Directional Electron Pumping at a Tailored Organic D-A Interface: Fueling Perylene Diimide Dianion (P2-) Mediated Efficient Photocatalytic CO2 Conversion

Abstract

Facilitating the generation and stabilization of the perylene diimide dianion (P2-) is essential to overcome the intrinsic reduction limitations of neutral perylene diimide (P) for efficient CO2 conversion. In this work, a novel organic heterostructure was constructed by integrating the electron-donating 1, 3, 6, 8, - tetraphenylpyrene (T) with the electron-accepting perylene diimide, forming a tailored Donor-Acceptor (D-A) interface through π-π stacking and charge-transfer interactions. This D-A interface enables directional “electron pumping” from the donor (T) to the acceptor (P), significantly promoting charge carrier separation.
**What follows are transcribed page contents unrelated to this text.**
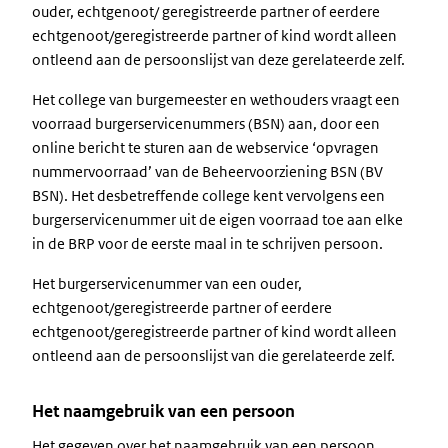
ouder, echtgenoot/ geregistreerde partner of eerdere
echtgenoot/geregistreerde partner of kind wordt alleen
ontleend aan de persoonslijst van deze gerelateerde zelf.
Het college van burgemeester en wethouders vraagt een
voorraad burgerservicenummers (BSN) aan, door een
online bericht te sturen aan de webservice ‘opvragen
nummervoorraad’ van de Beheervoorziening BSN (BV
BSN). Het desbetreffende college kent vervolgens een
burgerservicenummer uit de eigen voorraad toe aan elke
in de BRP voor de eerste maal in te schrijven persoon.
Het burgerservicenummer van een ouder,
echtgenoot/geregistreerde partner of eerdere
echtgenoot/geregistreerde partner of kind wordt alleen
ontleend aan de persoonslijst van die gerelateerde zelf.
Het naamgebruik van een persoon
Het gegeven over het naamgebruik van een persoon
Crucially, this sustained electron flux facilitates the generation and stabilization of the potent reductant P2-, endowing the system with superior reduction capability. This strategy of interfacial charge manipulation directly addresses the core challenge. Consequently, the P2--mediated system achieves enhanced CO2-to-CO photoconversion with a high rate of 1316.25 μmol g-¹ h-¹ and remarkable selectivity of 96.5%. This work underscores the pivotal role of stabilized P2- in efficient artificial photosynthesis and demonstrates the power of rational molecular design via organic D-A interfaces to achieve high-performance photocatalytic CO2 reduction through targeted electron transfer.